Moving Picture Network — A Lot Like YouMay 27, 2011
Reviewed by Christy Karras
(from the 2011 Seattle International Film Festival)
Directed by: Eliaichi Kimaro
Written by: Eliaichi Kimaro and Eric Frith
Featuring: Eliaichi Kimaro, Sadikiel Kimaro, Young Kimaro, Awonyisa Ngowe and Ndereriosa Shao
Creating a documentary often involves long journeys down twisting paths that may change as they go. In “A Lot Like You,” Eliaichi Kimaro starts off meaning to tell the story of her father, who left Tanzania in the 1960s to study in the United States and spent most of the next 30 years abroad. But her film takes a sudden and unforeseen turn toward something tougher yet much more rewarding.
Kimaro’s original premise is interesting enough, if not hugely dramatic: As a boy, her father earns top grades and aces a national exam that qualifies him for a chance to study abroad. While in the U.S. earning a Ph.D. in economics, he falls in love, to both their families’ surprise, with a fellow student who is Korean. The couple sets up life in the suburbs, he working for the IMF and she for the World Bank.
So far, so good.

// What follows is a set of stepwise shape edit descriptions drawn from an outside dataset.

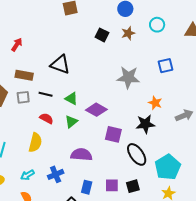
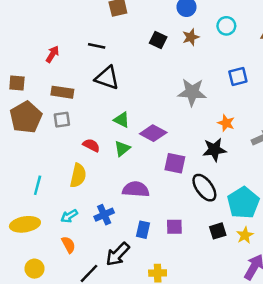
black line: (46, 94) -> (97, 46), moved
black square: (133, 186) -> (218, 231), moved

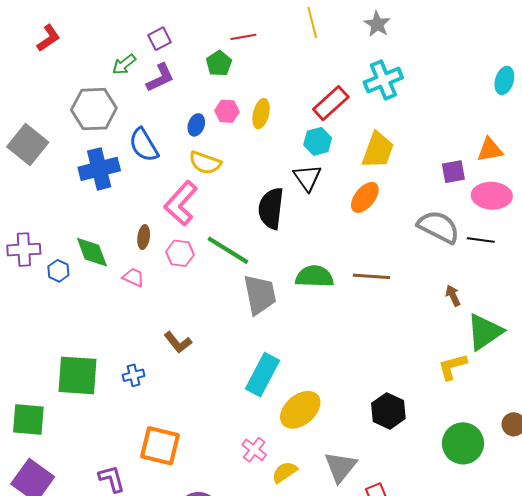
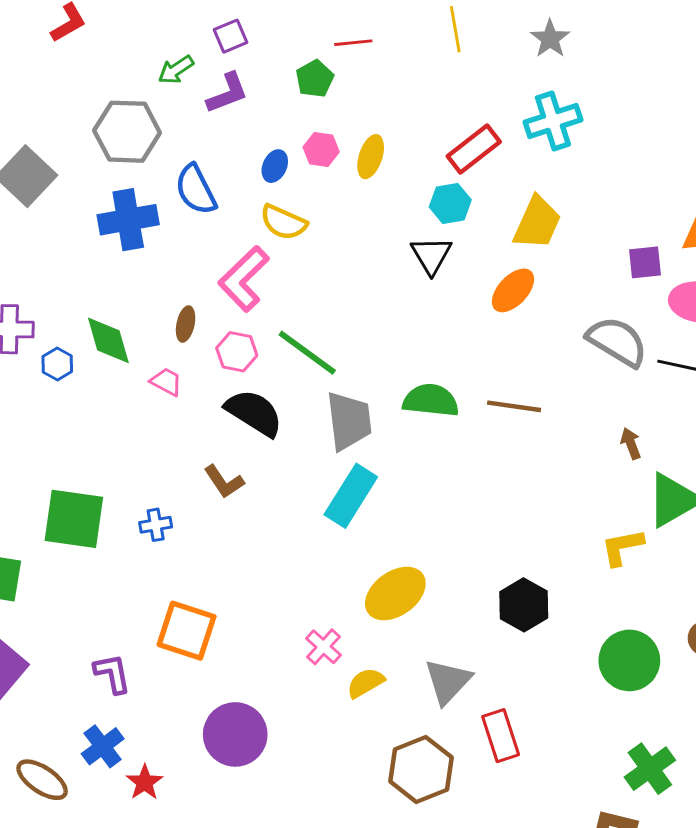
black semicircle: (271, 208) -> (254, 413), moved, turned 111
cyan rectangle: (263, 375) -> (351, 496), moved

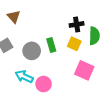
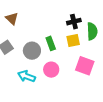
yellow square: (74, 44) -> (73, 41), turned -32
pink circle: (44, 84) -> (51, 70), moved

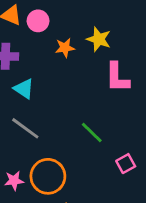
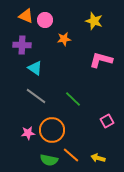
yellow star: (99, 39) -> (94, 21), moved
pink L-shape: (117, 77) -> (101, 60), turned 105
green line: (92, 133) -> (73, 99), moved

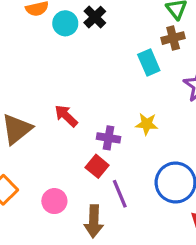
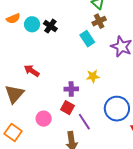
black cross: (95, 17) -> (50, 26), moved
red arrow: (66, 116) -> (32, 71), moved
pink circle: (54, 201) -> (44, 119), moved

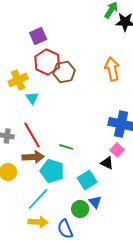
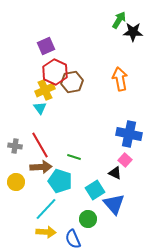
yellow cross: (18, 80) -> (45, 90), moved
blue triangle: (95, 202) -> (114, 204), moved, size x1.6

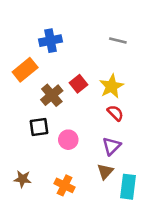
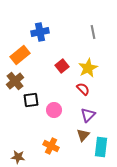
gray line: (118, 41) -> (93, 32), turned 64
brown cross: (52, 95) -> (15, 81), moved
red semicircle: (115, 113) -> (83, 89), moved
brown star: (23, 179) -> (18, 157), moved

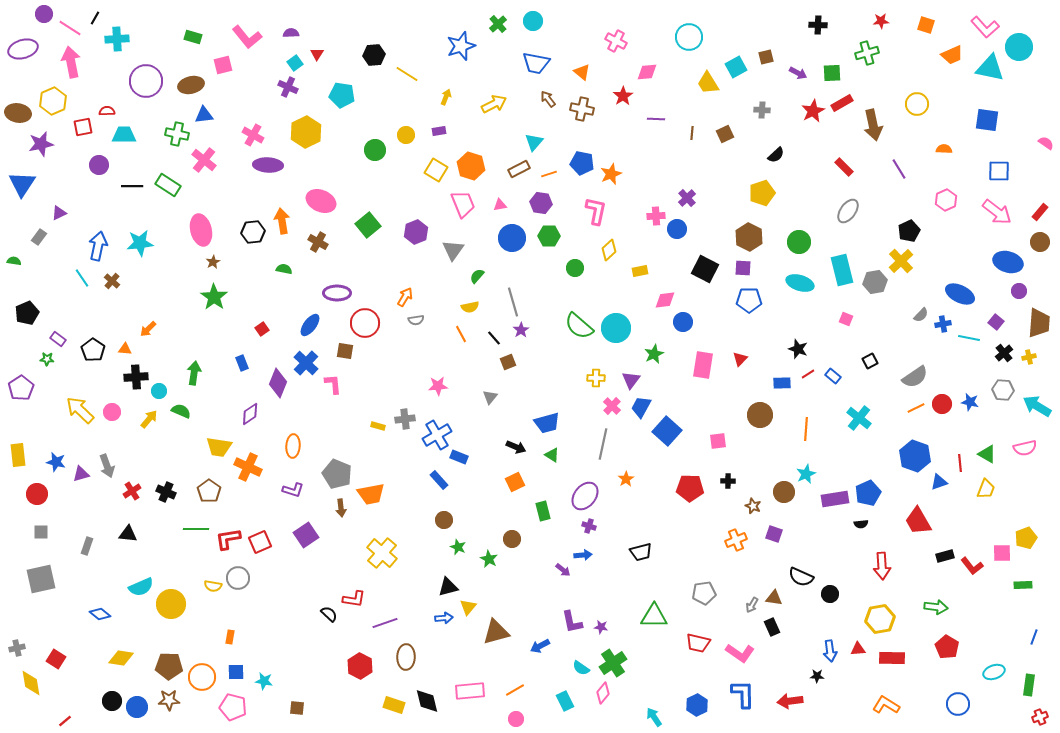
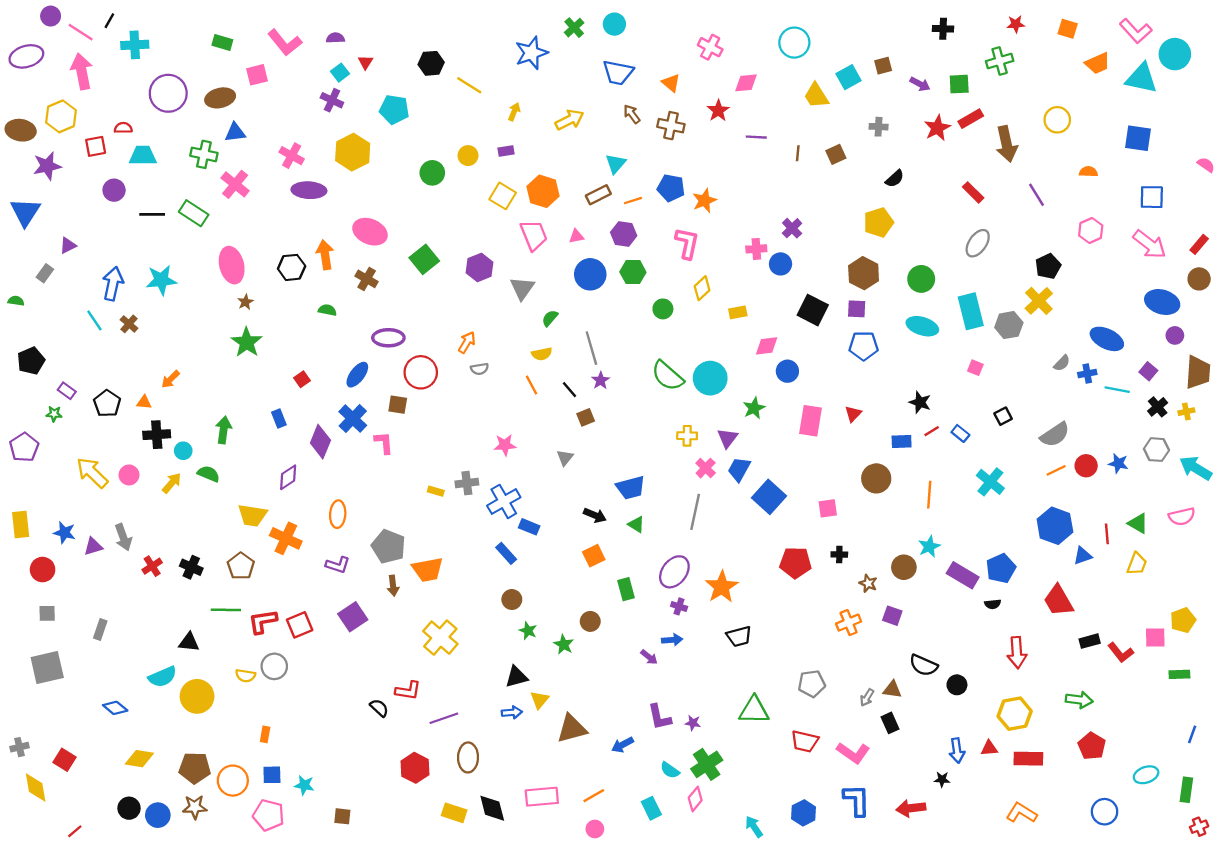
orange star: (626, 479) -> (722, 587), moved, size x1.8
purple rectangle: (835, 499) -> (963, 575), turned 40
black triangle: (128, 534) -> (189, 642), moved

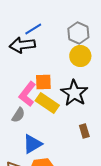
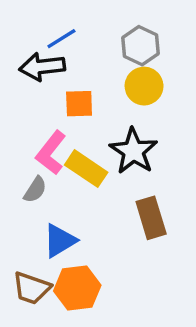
orange square: (43, 82) -> (79, 104), moved
brown rectangle: (84, 131) -> (151, 218), size x1.6

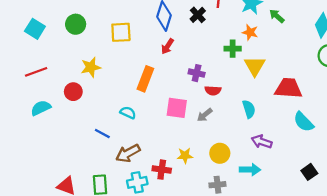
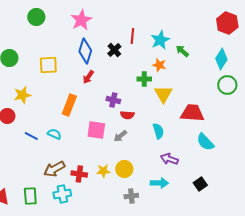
blue line: (102, 134) -> (31, 136), moved
yellow circle: (220, 153) -> (124, 169), moved
red cross: (162, 170) -> (79, 174), moved
black square: (309, 172) -> (200, 184), moved

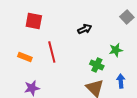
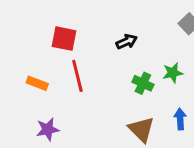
red square: (34, 21) -> (64, 39), moved
green cross: (97, 65) -> (143, 83), moved

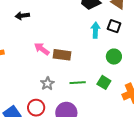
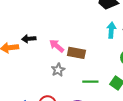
black arrow: (22, 16) -> (29, 39), moved
gray star: (47, 83) -> (58, 70), moved

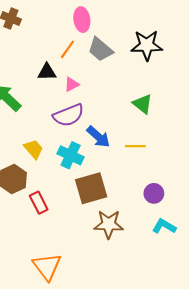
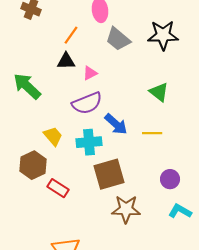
orange line: (67, 49) -> (71, 35), moved
cyan cross: (71, 155) -> (89, 142), turned -30
red rectangle: (39, 203) -> (58, 188), turned -30

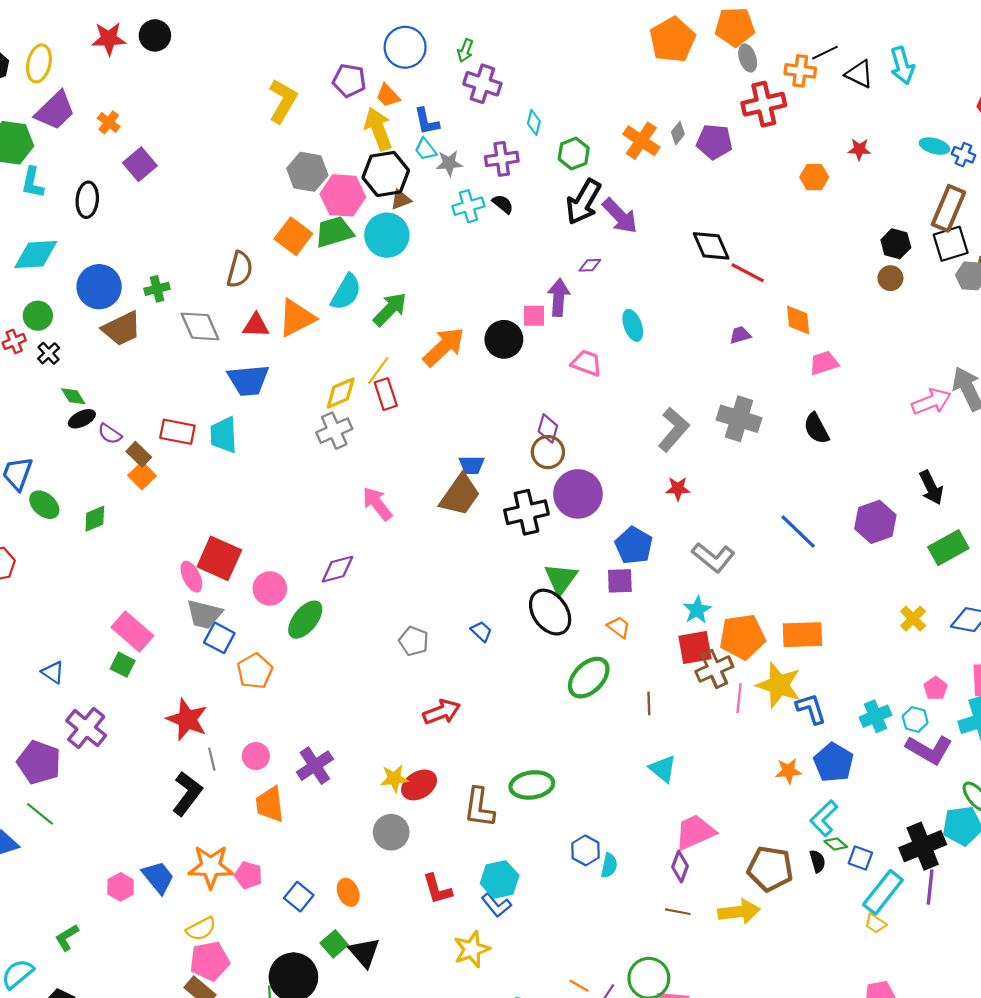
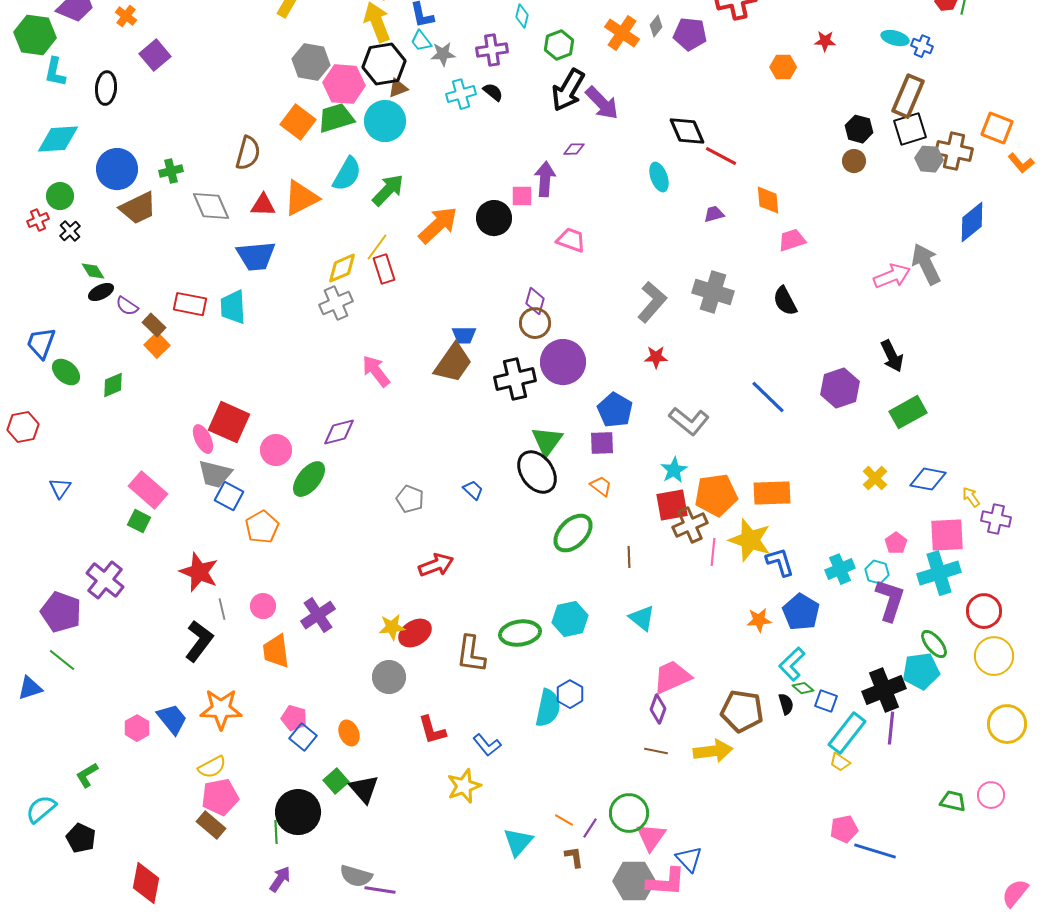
cyan ellipse: (633, 325) -> (659, 177), moved
blue triangle: (53, 672) -> (60, 488), moved, turned 30
purple L-shape: (929, 750) -> (890, 600), turned -102
cyan semicircle: (609, 865) -> (548, 708), moved, size x1.6
pink pentagon: (248, 875) -> (294, 718), moved
cyan hexagon: (500, 879) -> (570, 619), moved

The film tells of her parents’ culture shock (magnified by the turbulent era in which it takes place), their many successes and their world travels, including visits to Tanzania every two years.
Kimaro, their daughter, is the beneficiary of their migration. When the film opens, she works for a nonprofit and has just married her white American husband. But she never feels completely at home in the U.S. — and neither do her parents, who decide to retire in Tanzania. Kimaro takes a year off to film her father’s reintegration into African life, traveling to his homeland to interview him and the siblings he left behind.
When they’re interviewed together, the siblings’ stories are a bit short on details. What is there to say, really, about your brother’s rise to prominence on the global stage while you stayed home in a place where annual incomes are measured in hundreds, not thousands, of dollars?
But when Kimaro talks privately to her father’s sisters, the story changes: Even though one of them earned the same grades and passed the same tests as their brother, their parents kept both sisters at home. Forced into physically and sexually abusive marriages, they were not allowed to escape. Their trials matched their brother’s triumphs.
These dramatic revelations force Kimaro to refocus her narrative and revisit what she chooses to reveal about her own childhood, which, it turns out, was not as idyllic as it at first appears. This sharp shift is the best thing to happen in the film, which at once becomes more personal and more universal as it addresses violence against women and the ways in which families are fractured and heal.
This is Kimaro’s first full-length documentary, and she’s dealing with tricky subject matter. Given all that, the film is a remarkable success despite some weak moments and unanswered questions.
Kimaro learns that she is not the only one in her family who feels like an outsider: Everyone does, and her own multiracial daughter might too. But as her father says, reconciliation comes in not only comparing yourself to your ancestors but in considering your place, and your children’s place, from the perspective of the future. If you look at it that way, there might be hope for all of us.